Joe Andoe (born December 5, 1955) is an American artist, painter, and author. His works have been featured in exhibits internationally and in museums, including the Metropolitan Museum of Art, the Museum of Fine Arts, Boston, and the Whitney Museum of American Art.

==Early life and education==

Andoe was born in Tulsa, Oklahoma. He has written extensively about his childhood, youth, and early career in his memoir, Jubilee City: A Memoir at Full Speed (P.S.), which was published in 2007.

Andoe enjoyed drawing as a child, but did not create artwork until attending college. Andoe first realized that painting could be his career when he was enrolled in community college studying agricultural business. He was taking an elective class in art history when he learned about artists such as Robert Smithson and Dennis Oppenheim. He soon changed his major and eventually earned a Master's Degree in Art from the University of Oklahoma in 1981.

== Art career ==

Joe Andoe's paintings primarily focus on horses and landscapes. They have been described as "lean" and "roughly poetic" by art writer Deborah Solomon, who wrote in 2019 that Andoe was "an important forerunner of the photo-based realism that has become the default style among younger artists today."

The New York Times described Andoe's Me Copying Cy Twombly copying Picasso as incorporating "deadpan ... conceptual humor", which was displayed in the 2023 "Echo of Picasso" group show honoring the artist's legacy. For his part, Andoe has stated, "Since the late ’70s I have fancied myself a landscape painter, and a painter of the things that hang around on the landscape."
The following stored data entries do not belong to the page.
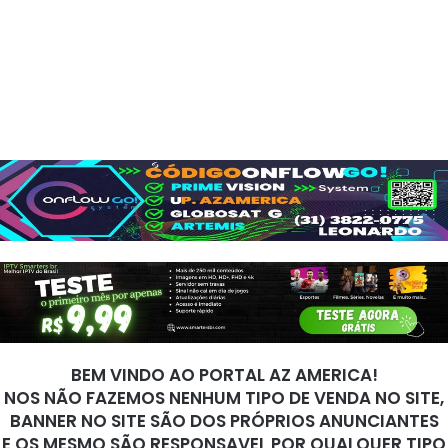
BEM VINDO AO PORTAL AZ AMERICA!
NOS NÃO FAZEMOS NENHUM TIPO DE VENDA NO SITE,
BANNER NO SITE SÃO DOS PRÓPRIOS ANUNCIANTES
E OS MESMO SÃO RESPONSAVEL POR QUALQUER TIPO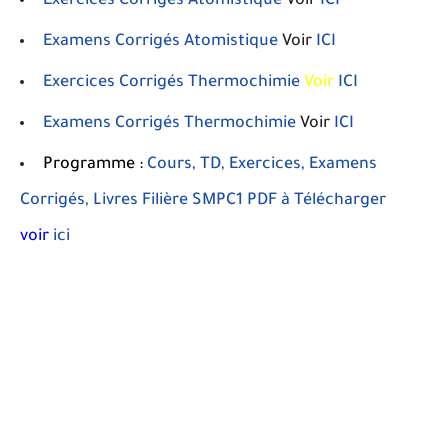
Exercices Corrigés Atomistique
Voir
ICI
Examens Corrigés Atomistique
Voir
ICI
Exercices Corrigés Thermochimie
Voir
ICI
Examens Corrigés Thermochimie
Voir
ICI
Programme :
Cours, TD, Exercices, Examens
Corrigés, Livres Filière SMPC1 PDF à Télécharger
voir
ici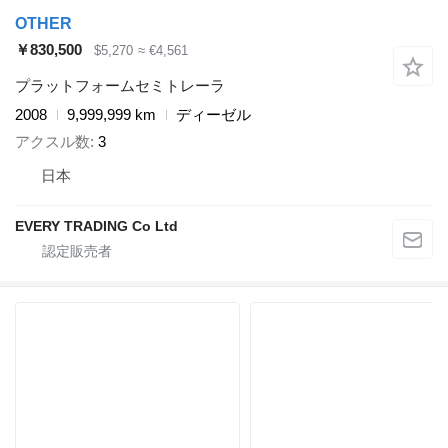
OTHER
￥830,500
$5,270
≈ €4,561
プラットフォームセミトレーラ
2008
9,999,999 km
ディーゼル
アクスル数
3
日本
EVERY TRADING Co Ltd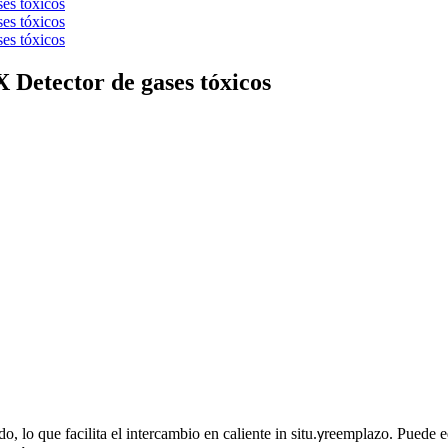
 Detector de gases tóxicos
 lo que facilita el intercambio en caliente in situ.
reemplazo. Puede eq
y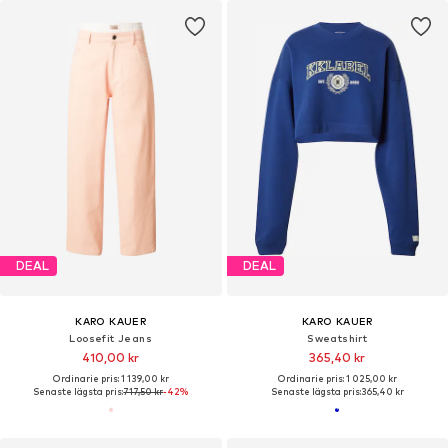
KARO KAUER
KARO KAUER
Loosefit Jeans 'Diamond'
Klänning
1 359,00 kr
527,40 kr
Ordinarie pris: 1 475,00 kr
Senaste lägsta pris:
879,00 kr
-40%
DEAL
DEAL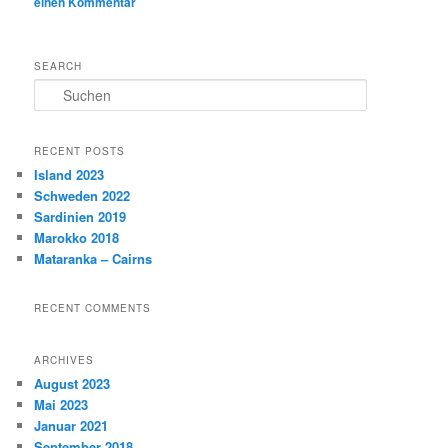
einen Kommentar
SEARCH
S
u
c
h
RECENT POSTS
e
Island 2023
n
Schweden 2022
Sardinien 2019
Marokko 2018
Mataranka – Cairns
RECENT COMMENTS
ARCHIVES
August 2023
Mai 2023
Januar 2021
September 2018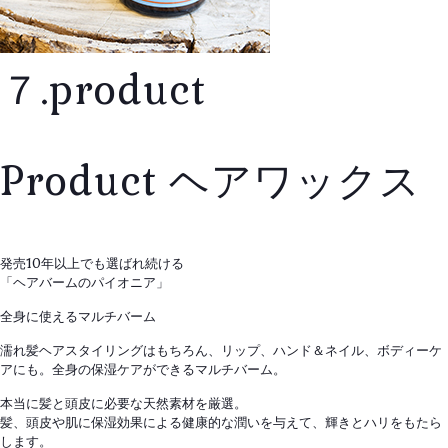
７.product
Product
ヘアワックス
発売10年以上でも選ばれ続ける
「ヘアバームのパイオニア」
全身に使えるマルチバーム
濡れ髪ヘアスタイリングはもちろん、リップ、ハンド＆ネイル、ボディーケ
アにも。全身の保湿ケアができるマルチバーム。
本当に髪と頭皮に必要な天然素材を厳選。
髪、頭皮や肌に保湿効果による健康的な潤いを与えて、輝きとハリをもたら
します。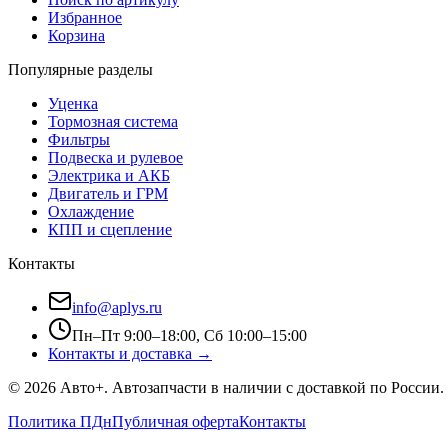
Избранное
Корзина
Популярные разделы
Уценка
Тормозная система
Фильтры
Подвеска и рулевое
Электрика и АКБ
Двигатель и ГРМ
Охлаждение
КПП и сцепление
Контакты
info@aplys.ru
Пн–Пт 9:00–18:00, Сб 10:00–15:00
Контакты и доставка →
©
2026
Авто+
. Автозапчасти в наличии с доставкой по России.
Политика ПДн
Публичная оферта
Контакты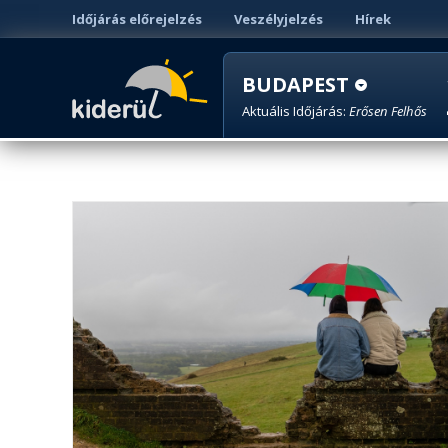
Időjárás előrejelzés
Veszélyjelzés
Hírek
BUDAPEST
Aktuális Időjárás:
Erősen Felhős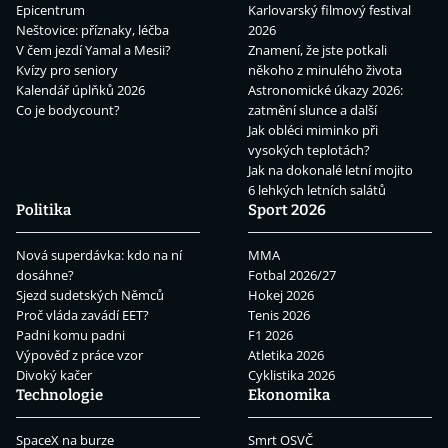
Epicentrum
Karlovarský filmový festival
Neštovice: příznaky, léčba
2026
V čem jezdí Yamal a Mesii?
Znamení, že jste potkali
Kvízy pro seniory
někoho z minulého života
Kalendář úplňků 2026
Astronomické úkazy 2026:
Co je bodycount?
zatmění slunce a další
Jak obléci miminko při
vysokých teplotách?
Jak na dokonalé letní mojito
6 lehkých letních salátů
Politika
Sport 2026
Nová superdávka: kdo na ní
MMA
dosáhne?
Fotbal 2026/27
Sjezd sudetských Němců
Hokej 2026
Proč vláda zavádí EET?
Tenis 2026
Padni komu padni
F1 2026
Výpověď z práce vzor
Atletika 2026
Divoký kačer
Cyklistika 2026
Technologie
Ekonomika
SpaceX na burze
Smrt OSVČ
== Selected exhibitions and museum collections ==

===Solo exhibitions===

- 2023 Almine Rech Gallery, 'Echo of Picasso,' New York, NY
- 2023 Almine Rech Gallery, ‘New Paintings,’ Paris, France
- 2022 Almine Rech Gallery, ‘Chinatown,’ Shanghai, China
- 2021 Galerie Sébastien Bertrand, ‘The Catskills,’ Geneva, Switzerland
- 2017 University of Oklahoma, Fred Jones Jr. 'Horizon,' Norman, OK

===Select public collections===

- Dallas Museum of Art (Dallas, TX)
- Denver Museum of Art (Denver, CO)
- Detroit Institute of Arts (Detroit, MI)
- Fisher Landau Center (Long Island City, NY, NY)
- Fred Jones Jr. Museum of Art, University of Oklahoma (Norman, OK)
- The Herbert and Dorothy Vogel Collection at the National Gallery of Art (Washington, DC)
- Hood Museum of Art at Dartmouth College (Hanover, NH)
- Los Angeles County Museum of Art (Los Angeles, CA)
- Metropolitan Museum of Art (New York, NY)
- Museum of Modern Art (New York, NY)
- Museum of Fine Arts (Boston, MA)
- Saint Louis Art Museum (St. Louis, MO)
- Museum of Contemporary Art (San Diego, CA)
- Sheldon Museum of Art (Lincoln, NE)
- Whitney Museum of American Art (New York, NY)

==Writing career==
Andoe had his first collection of stories published in 2003 by Open City Magazine. That same year he was published in Bomb and Bald Ego. Andoe had earlier authored a comic-book-sized group of stories about his life that he distributed to friends and family. In 2005, Harper Collins asked him to create a longer, narrative version of that work. These became the inspiration for Jubilee City: A Memoir at Full Speed (P.S.) which was published in 2007.

Amy Finnerty from the New York Times reviewed his memoir, writing, "[the subtitle] suggests that Andoe is eager to depict himself as a raw and reckless sort ... he is ardent but infantile, and his delivery is so deadpan that we’re never sure whether he’s self-critical or clueless."

==Personal life==
Andoe currently lives in New York City. He has two children, a son (Sam) and a daughter (Lilly).